If you use std::move() to pass an lvalue to a function that accepts an rvalue reference, the lvalue you moved is in an unknown state. That doesn't just mean the lvalue is in some potentially invalid 'moved-from' state. It means unknown. An rvalue reference is just like any other mutable reference, with an optional invitation that the callee may take ownership if the object. That means if you move an lvalue into some code you don't control, and that code decides it doesn't really want what you've passed it, you are still the owner of that object.

Lessons.

1.) Avoid passing stuff like RAII objects using std::move/std::forward.
2.) If it's unavoidable, make sure to manually destroy any unmoved objects that you need promptly destroyed.
3.) If you are writing the callee, prefer pass by value + uncopyable objects when possible. Only accept rvalue references if you are forced to accept copyable types, or if you genuinely need an optional move.
4.) Remember this for the future, if your code ever deadlocks while read()ing a pipe whose write end you moved away.
2018-01-15, 11:56 PM #67
C++ tip:

Visual C++ is hot garbage. There are a lot of reasons why it's hot garbage, so let me be more specific.

Visual C++ has roughly a billion dials, a trillion knobs, and a googolplex of moving parts. You have the usual pieces - compiler, linker, archiver, build system - but there is just so much more on top of that. So much that just... no other toolchain even tries doing, even comes close to doing.

So for example, by default CL (the compiler) cannot run in parallel with other CL processes. CL shares state with other processes by performing unsynchronized writes to a file on disk (a PDB file). You may optionally use the CL /FS flag to synchronize writes via a different program called MsPdbSrv, but it's buggy as ****. For one thing, MsPdbSrv is undocumented and hangs around however long it wants, so it's roughly the last process you ever want to see pop up from a continuous integration job. On top of that, though, CL sometimes seems to just totally ignore the /FS flag for no reason. Running CL processes in parallel for the same project seems completely untested. I don't think you can even enable it under Visual Studio, but it's out there, documented, ready and waiting to **** up your day.

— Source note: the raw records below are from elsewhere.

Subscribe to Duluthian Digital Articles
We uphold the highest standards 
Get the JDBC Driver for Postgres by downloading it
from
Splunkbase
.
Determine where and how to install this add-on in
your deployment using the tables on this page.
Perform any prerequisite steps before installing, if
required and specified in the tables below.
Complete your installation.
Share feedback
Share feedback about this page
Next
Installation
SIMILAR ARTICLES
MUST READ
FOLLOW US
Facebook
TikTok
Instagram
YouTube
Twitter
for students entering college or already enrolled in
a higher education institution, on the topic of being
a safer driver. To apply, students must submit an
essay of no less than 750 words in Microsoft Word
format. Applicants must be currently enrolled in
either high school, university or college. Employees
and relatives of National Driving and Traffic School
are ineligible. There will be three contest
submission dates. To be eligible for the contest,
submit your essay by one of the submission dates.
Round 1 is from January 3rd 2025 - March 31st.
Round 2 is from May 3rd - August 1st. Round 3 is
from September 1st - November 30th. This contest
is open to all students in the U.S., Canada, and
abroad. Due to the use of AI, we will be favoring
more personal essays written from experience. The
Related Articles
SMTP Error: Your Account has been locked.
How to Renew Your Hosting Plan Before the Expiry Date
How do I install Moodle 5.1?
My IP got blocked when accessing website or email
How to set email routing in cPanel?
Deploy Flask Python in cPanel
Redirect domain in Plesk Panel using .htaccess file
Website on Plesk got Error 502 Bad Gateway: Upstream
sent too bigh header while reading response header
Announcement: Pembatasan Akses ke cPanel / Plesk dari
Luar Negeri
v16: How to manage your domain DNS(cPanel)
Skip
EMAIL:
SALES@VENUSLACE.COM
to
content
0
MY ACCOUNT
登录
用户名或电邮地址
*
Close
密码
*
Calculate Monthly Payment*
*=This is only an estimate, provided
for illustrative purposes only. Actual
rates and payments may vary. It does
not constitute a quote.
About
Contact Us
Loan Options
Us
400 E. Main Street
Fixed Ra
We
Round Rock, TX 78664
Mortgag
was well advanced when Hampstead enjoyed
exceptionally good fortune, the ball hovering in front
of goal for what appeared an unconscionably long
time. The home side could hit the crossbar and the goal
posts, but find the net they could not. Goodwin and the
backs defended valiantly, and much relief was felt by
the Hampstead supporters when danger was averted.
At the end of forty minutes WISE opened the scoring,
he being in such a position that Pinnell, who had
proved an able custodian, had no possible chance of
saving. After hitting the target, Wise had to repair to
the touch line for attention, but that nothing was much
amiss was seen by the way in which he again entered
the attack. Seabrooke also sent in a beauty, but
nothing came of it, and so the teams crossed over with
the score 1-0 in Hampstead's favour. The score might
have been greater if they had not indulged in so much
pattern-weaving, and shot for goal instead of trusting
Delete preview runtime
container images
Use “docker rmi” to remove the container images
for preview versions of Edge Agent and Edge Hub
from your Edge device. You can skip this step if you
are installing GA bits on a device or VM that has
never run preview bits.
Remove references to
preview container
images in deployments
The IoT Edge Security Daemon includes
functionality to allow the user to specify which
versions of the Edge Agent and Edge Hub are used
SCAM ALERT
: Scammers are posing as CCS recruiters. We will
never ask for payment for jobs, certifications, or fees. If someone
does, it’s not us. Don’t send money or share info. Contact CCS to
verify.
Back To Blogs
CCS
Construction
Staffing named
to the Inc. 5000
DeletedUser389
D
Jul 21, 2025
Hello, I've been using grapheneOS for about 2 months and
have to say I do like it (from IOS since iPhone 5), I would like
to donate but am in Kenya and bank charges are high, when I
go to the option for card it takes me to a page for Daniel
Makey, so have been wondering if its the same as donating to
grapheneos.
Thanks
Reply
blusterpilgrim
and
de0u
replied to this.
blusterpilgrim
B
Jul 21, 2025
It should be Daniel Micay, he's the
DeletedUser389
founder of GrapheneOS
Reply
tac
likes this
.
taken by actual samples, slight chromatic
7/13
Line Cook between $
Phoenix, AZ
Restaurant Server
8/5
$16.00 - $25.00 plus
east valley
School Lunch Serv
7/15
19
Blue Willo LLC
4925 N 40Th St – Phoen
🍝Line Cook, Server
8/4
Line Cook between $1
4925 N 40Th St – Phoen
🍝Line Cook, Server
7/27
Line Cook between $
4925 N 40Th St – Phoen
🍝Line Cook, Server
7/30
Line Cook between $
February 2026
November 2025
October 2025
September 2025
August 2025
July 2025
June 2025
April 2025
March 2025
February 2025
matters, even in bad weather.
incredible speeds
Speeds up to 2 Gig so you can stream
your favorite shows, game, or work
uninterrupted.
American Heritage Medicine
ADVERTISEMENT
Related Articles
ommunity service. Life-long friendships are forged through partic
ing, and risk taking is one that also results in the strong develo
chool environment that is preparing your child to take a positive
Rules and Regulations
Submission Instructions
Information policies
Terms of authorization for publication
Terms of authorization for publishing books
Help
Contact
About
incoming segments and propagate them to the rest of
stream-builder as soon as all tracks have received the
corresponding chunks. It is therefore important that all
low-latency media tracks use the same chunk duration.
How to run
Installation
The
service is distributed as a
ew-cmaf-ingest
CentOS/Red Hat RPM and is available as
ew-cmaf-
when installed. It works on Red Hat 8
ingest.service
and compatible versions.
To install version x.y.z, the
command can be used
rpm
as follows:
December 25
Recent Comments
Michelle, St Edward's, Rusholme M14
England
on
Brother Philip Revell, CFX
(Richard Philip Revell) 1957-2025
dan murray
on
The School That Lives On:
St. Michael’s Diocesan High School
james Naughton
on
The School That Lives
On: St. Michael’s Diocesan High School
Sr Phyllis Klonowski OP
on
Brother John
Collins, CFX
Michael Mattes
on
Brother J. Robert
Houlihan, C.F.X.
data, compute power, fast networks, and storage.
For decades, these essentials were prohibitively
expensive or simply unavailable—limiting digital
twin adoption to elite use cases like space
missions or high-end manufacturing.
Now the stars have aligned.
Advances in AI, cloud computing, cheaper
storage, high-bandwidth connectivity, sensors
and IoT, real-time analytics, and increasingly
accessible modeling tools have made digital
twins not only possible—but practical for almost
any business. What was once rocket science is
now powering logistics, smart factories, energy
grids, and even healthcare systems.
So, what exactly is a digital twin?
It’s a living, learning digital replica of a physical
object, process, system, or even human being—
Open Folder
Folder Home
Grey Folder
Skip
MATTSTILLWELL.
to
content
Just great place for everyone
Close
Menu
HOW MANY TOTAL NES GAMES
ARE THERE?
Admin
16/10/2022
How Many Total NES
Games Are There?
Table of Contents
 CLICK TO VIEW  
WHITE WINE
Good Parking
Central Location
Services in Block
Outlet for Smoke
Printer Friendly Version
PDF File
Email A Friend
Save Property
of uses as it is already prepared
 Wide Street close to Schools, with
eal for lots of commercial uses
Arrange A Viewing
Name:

Okay, so parallel CL processes for the same project are out. Fortunately, project-level parallelism is fine. That's what you're supposed to do. Take all of the source files in your project, build them all at once in a single CL command. Don't overthink things, either: normally the build system is responsible for knowing which objects need to be rebuilt after source code changes, but CL does this too. If any source file in your project has been changed, rebuild the whole thing. Compile 'em all and let CL sort 'em out. This is the default in Visual Studio, so it's ostensibly well tested.

What about if your build has one or two really big projects, though? Well hey, CL's got you covered there, too! You can optionally tell CL to parallelize itself using the CL /MP option. See, normally build systems are responsible for parallel scheduling of compilers, but here CL handles it too. This is actually a great thing because process creation is much slower on Windows than it is on Linux. Assuming it works. Given how hidden the option is in Visual Studio, I'm thinking it probably isn't tested well. You should split up your projects into smaller ones and link them together instead.

Let's keep count. So far I've mentioned three different, optional/secret ways of parallelizing your Visual C++ builds. Object-level parallelism using /FS and MsPdbSrv, manual project-level parallelism, and CL /MP.

If you're familiar with the Visual Studio UI, you've probably noticed the conspicuous "maximum number of parallel project builds" setting. That means Microsoft has apparently blessed project-level parallelism as the true solution, although it doesn't work exactly like you might think. If you're using MsBuild, that option tells MsBuild to create that many child processes. Projects are dispatched across those child processes for building. This is where the project-level parallelism comes from. It's not just that easy, though. MsBuild lets you specify different compiler options per source file, so instead of just saying something like "take all of my source files and build them", it has to snoop around for CL invocations and merge them together if they have the same command line arguments. It's all very complicated, but in case you can't tell that's supposed to be the theme for this post.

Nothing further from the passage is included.